Graphical to Mathematical representation of changing the order of some elements

[arsenal_51]

I have a question that is a little hard to explain, since i don't know the name of this method, but I'll try my best, if anyone knows the name please do tell me.

So let's say we have three numbers, 1 2 3 (in this order)
and we have a container for this numbers: C₁₂₃
and we have some operations: O₁₂, O₁₃ and O₂₃
each of these operations act on those numbers changing their positions.

For example O₁₂ will change the position of the first and second elements.
So let's say: O₁₂ . C₁₂₃ will equal: C₂₁₃

And if we want to find out what operations to use when we have the original Container and the target Container we can do it easily graphically.
For example:
Original: C₁₂₃
Target: C₂₃₁

This can be done graphically:

The point where the lines intercept represent the operation between those two numbers.

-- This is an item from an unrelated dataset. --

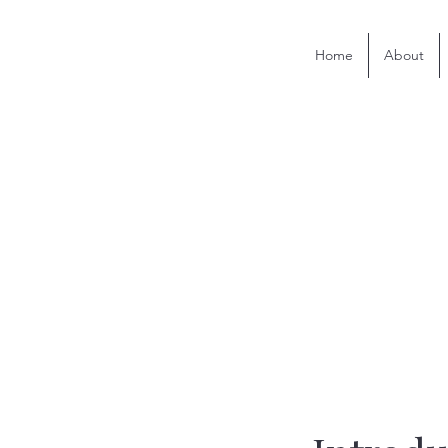
Home
About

And the order is important, since these operations are not commutable.

So that's the same as: O₁₂ . O₂₃ . C₁₂₃ = C₂₃₁


One last example:
The container doesn't need to hold all of the numbers of the three number-space
Original: C₁₂
Target: C₃₁

Or: O₂₃ . O₁₂ . C₁₂ = C₃₁


So graphically its easy to find out the operations of any N number-space.
But how do we express that in a mathematical general expression?

 

[Number Nine]

I'm not exactly sure what you're asking. These are just basic permutations, so cycle notation should communicate everything that you need.

 

[arsenal_51]

Thanks for your reply, I'm going to read about that.

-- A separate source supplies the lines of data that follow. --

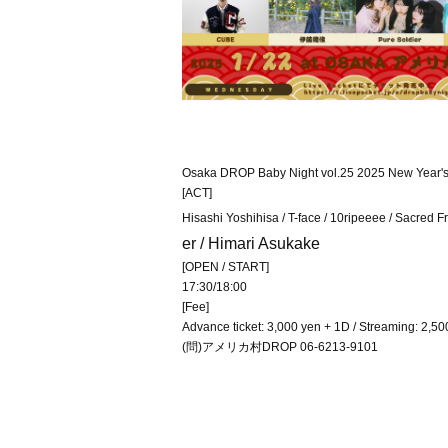
Osaka DROP Baby Night vol.25 2025 New Year's fir
[ACT]
Hisashi Yoshihisa / T-face / 10ripeeee / Sacred F
er / Himari Asukake
[OPEN / START]
17:30/18:00
[Fee]
Advance ticket: 3,000 yen + 1D / Streaming: 2,50
(問)アメリカ村DROP 06-6213-9101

I'm trying to find out the permutations needed to do mathematically for any N number group, knowing only the original and the final state.
Ideally something of the format: O_1i . O_2j . C₁₂ = C_ij
But for a N number group instead of just a this small example that might not even be correct.

 

[Michael Redei]

Thanks for your reply, I'm going to read about that.

I'm trying to find out the permutations needed to do mathematically for any N number group, knowing only the original and the final state.
Ideally something of the format: O_1i . O_2j . C₁₂ = C_ij
But for a N number group instead of just a this small example that might not even be correct.

Your notation is somewhat unconventional, but I think you mean the following: Given an ordered set of the first N counting numbers, i.e. $S = (s_1\,s_2\,s_3\,\ldots\,s_N)$, you want to find $X$ "swappings" of the form $(f_1\,t_1),\ldots,(f_X\,t_X)$ such that their product will take the ordered set $(1\,2\,3\,\ldots\,N)$ to $S$, i.e.
$$
(1\,2\,3\,\ldots\,N)\cdot(f_1\,t_1)\cdot\ldots \cdot (f_X\,t_X)=(s_1\,s_2\,s_3\,\ldots\,i_N).
$$
This is possible, and you can construct the pairs $(f_k\,t_k)$ quite easily. I'll just hint by saying this much: choose $(f_1\,t_1)$ so that it swaps the elements $1$ and $s_N$, and then let $(f_2\,t_2)=(1\,N)$. This means that those two swapping put $s_N$ at position $N$. In the next step you place $s_{N-1}$ into position $N-1$ etc. till you end up with the ordered set $S$ you wanted.

This way you may need $X=2N-1$ swappings, and it's actually possible to get from $(1\,2\,3\,\ldots\,N)$ to any $(s_1\,s_2\,s_3\,\ldots\,s_N)$ with only $N-1$ swappings, but not as easily as by my method (one element at a time goes into position $1$ and then to its proper place).

 

[arsenal_51]

Thank you, i will try out your method, it seems pretty clear.

After i try that out i would like to check that other more efficient method you were talking about where you only need N - 1 swapping operations. Do you know where i can read more about that other method or the name of it?

Thanks again.